Una de las grandes conquistas urbanísticas de la ciudad en los primeros años de la posguerra fue saltar la Rambla mediante la construcción de los puentes y las pasarelas. Los malecones se habían dinamizado con el proyecto del sanatorio del 18 de Julio y con lo mucho que significaban entonces tres centros educativos tan importantes como el Instituto, la escuela de las Jesuitinas y el colegio de los Hermanos de la Salle. Almería estaba obligada a superar de una vez por todas esa frontera que representaba el cauce y convertir en ciudad todo aquel entramado de huertas y cortijos que se extendían hasta la Carretera de Ronda.
Dejando atrás la plaza del sanatorio y el popular kiosco del 18 de Julio, tras cruzar el puente y el primer tramo de la calle de Paco Aquino, se llegaba al barrio de la calle de Altamira, que hasta los años cincuenta fue más un arroyo que una avenida, donde el suelo era todavía de tierra y la hierba crecía junto a la puerta de las escasas viviendas de planta baja que formaban un pequeño y destartalado barrio sin salida, rodeado de tapias, huertas y proyectos de calles en construcción que nunca acababa de concretarse.

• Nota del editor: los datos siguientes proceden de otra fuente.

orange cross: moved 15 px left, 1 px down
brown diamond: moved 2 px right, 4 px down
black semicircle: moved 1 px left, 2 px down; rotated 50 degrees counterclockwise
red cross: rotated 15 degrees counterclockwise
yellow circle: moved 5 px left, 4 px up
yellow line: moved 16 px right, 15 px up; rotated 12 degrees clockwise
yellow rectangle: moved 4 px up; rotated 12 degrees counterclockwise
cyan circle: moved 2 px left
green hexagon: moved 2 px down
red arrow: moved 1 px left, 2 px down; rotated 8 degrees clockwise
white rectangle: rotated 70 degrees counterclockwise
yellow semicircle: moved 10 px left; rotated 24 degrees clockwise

En 1945 la calle de Altamira contaba con poco más de cincuenta vecinos, muchos de ellos vinculados al ferrocarril, como los hermanos Francisco y Manuel Rodríguez Ruiz, el Jefe de Estación Francisco Ocete Morales, o Torcuato Úbeda, que desempeñaba el cargo de factor. Eran muy conocidos en la calle los torneros Antonio y Pablo García, y Manuel Gálvez Andújar, un histórico de los talleres de Oliveros, aunque ninguno era tan célebre como Miguel Almécija, el dueño de la tienda de comestibles donde iban las mujeres a comprar fiao.

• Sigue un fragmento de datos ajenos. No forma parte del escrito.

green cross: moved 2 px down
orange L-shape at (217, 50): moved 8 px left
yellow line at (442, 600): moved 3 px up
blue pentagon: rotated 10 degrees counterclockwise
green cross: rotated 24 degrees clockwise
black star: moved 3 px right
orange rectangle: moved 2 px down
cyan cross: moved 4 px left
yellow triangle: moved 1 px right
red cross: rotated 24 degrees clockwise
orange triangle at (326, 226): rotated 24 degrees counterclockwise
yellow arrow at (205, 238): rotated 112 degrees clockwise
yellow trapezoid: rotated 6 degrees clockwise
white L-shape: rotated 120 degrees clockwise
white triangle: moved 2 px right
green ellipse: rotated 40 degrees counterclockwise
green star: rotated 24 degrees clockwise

Los niños de Altamira se criaron como si estuvieran en el campo: jugaban a las guerrillas con las pandillas que llegaban desde el Barrio Alto y aprovechaban el desnivel de la calle para tirarse con las bicicletas sin tener que darle a los pedales. La única entrada que tenía la calle era entonces por la de Paco Aquino, ya que no existía aún la apertura del sur por la Avenida de la Estación ni por la parte norte en lo que hoy es la Plaza de Altamira, en aquellos tiempos cerrada por un muro. Fue en el año 1964 cuando el Ayuntamiento procedió a la apertura de la calle por abajo, derribando las tapias de la entonces Avenida de Calvo Sotelo (hoy Avenida de la Estación). Como casi todo se solía a hacer a medias en aquella querida Almería, ese derribo de tapias que tenía que dejar libre el paso hacia la Avenida de la Estación se realizó de forma incompleta, quedando media tapia en pie y en el centro de la calle uno de los postes de madera que sostenían todo el entramado de los cables de la luz, lo que suponía un auténtico problema para la circulación y un peligro para todo el que bajaba por allí cuando se hacía de noche y la iluminación no permitía ver más allá de cinco o seis metros.

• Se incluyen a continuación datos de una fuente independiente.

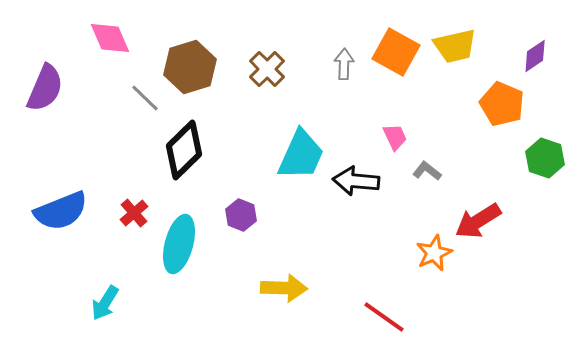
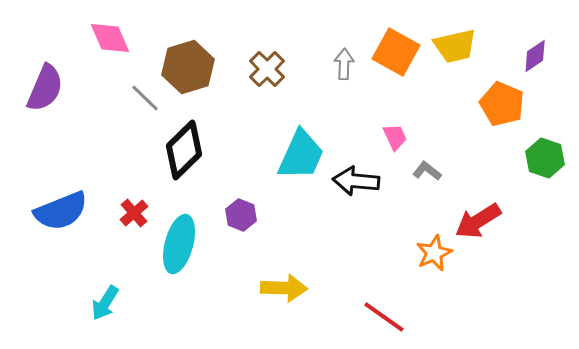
brown hexagon: moved 2 px left
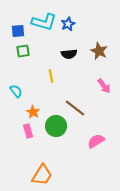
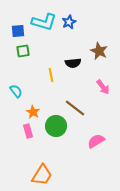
blue star: moved 1 px right, 2 px up
black semicircle: moved 4 px right, 9 px down
yellow line: moved 1 px up
pink arrow: moved 1 px left, 1 px down
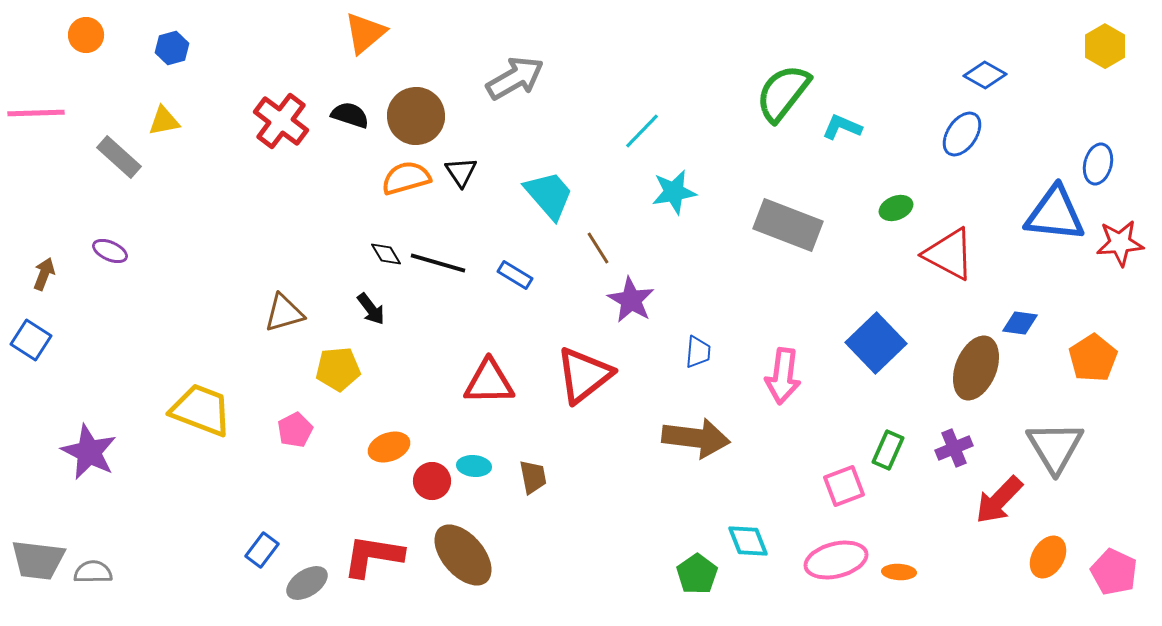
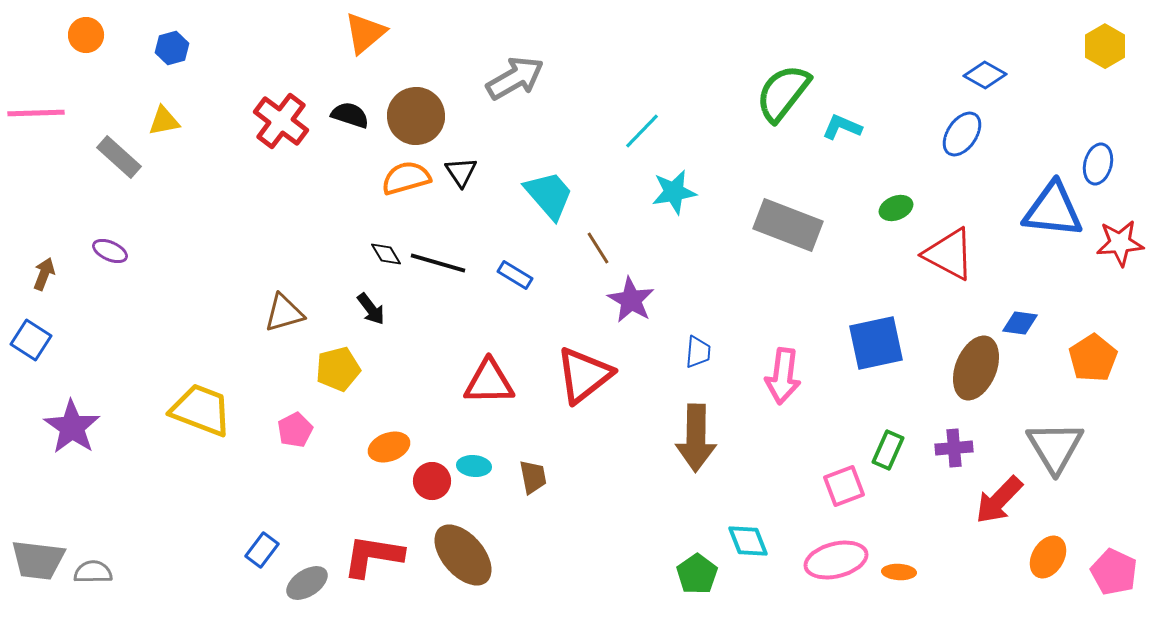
blue triangle at (1055, 214): moved 2 px left, 4 px up
blue square at (876, 343): rotated 32 degrees clockwise
yellow pentagon at (338, 369): rotated 9 degrees counterclockwise
brown arrow at (696, 438): rotated 84 degrees clockwise
purple cross at (954, 448): rotated 18 degrees clockwise
purple star at (89, 452): moved 17 px left, 25 px up; rotated 8 degrees clockwise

Aquel era un barrio en tenguerengue, donde no se sabía muy bien si es que lo estaban construyendo o lo estaban derribando. Todavía, antes de que empezaran a levantar las llamadas 80 viviendas que urbanizaron definitivamente el barrio, los niños de Altamira jugaban con libertad por los descampados, se hacían espadas con las cañas de la vega y se refrescaban en el agua de la vieja noria que sobrevivía en la misma calle de Paco Aquino.
Pero el avance acabó siendo imparable y en apenas ocho años la zona de Altamira parecía ya un barrio más propio del Nueva York más decadente que un apéndice de la pequeña ciudad de Almería. En la década de los sesenta, Altamira y su entorno eran la nueva ciudad, una explosión de grandes edificios, un derroche de hierro y cemento con escasas zonas verdes y pocos espacios recreativos, lo que convertía esta nueva zona en una colmena de edificios y calles sombrías.
Fue en esos años cuando nació uno de los comercios que representaban perfectamente los tiempos modernos. En el mes de marzo de 1973 abrió sus puertas Electro Altamira, el primer supermercado de los electrodomésticos que nos trajo los mejores precios de las marcas Balay, Lavis, Edesa, Aspes, Bru, Fagor, New Pol, Aege, Inter, Kelvinator, Telefunken. Allí lo tenían todo, los aparatos más sofisticados que cualquiera podía imaginar. En diez años, el barrio de Altamira había pasado de los bancales y los últimos establos, a los atractivos escaparates luminosos donde se anunciaban los mejores televisores del mercado.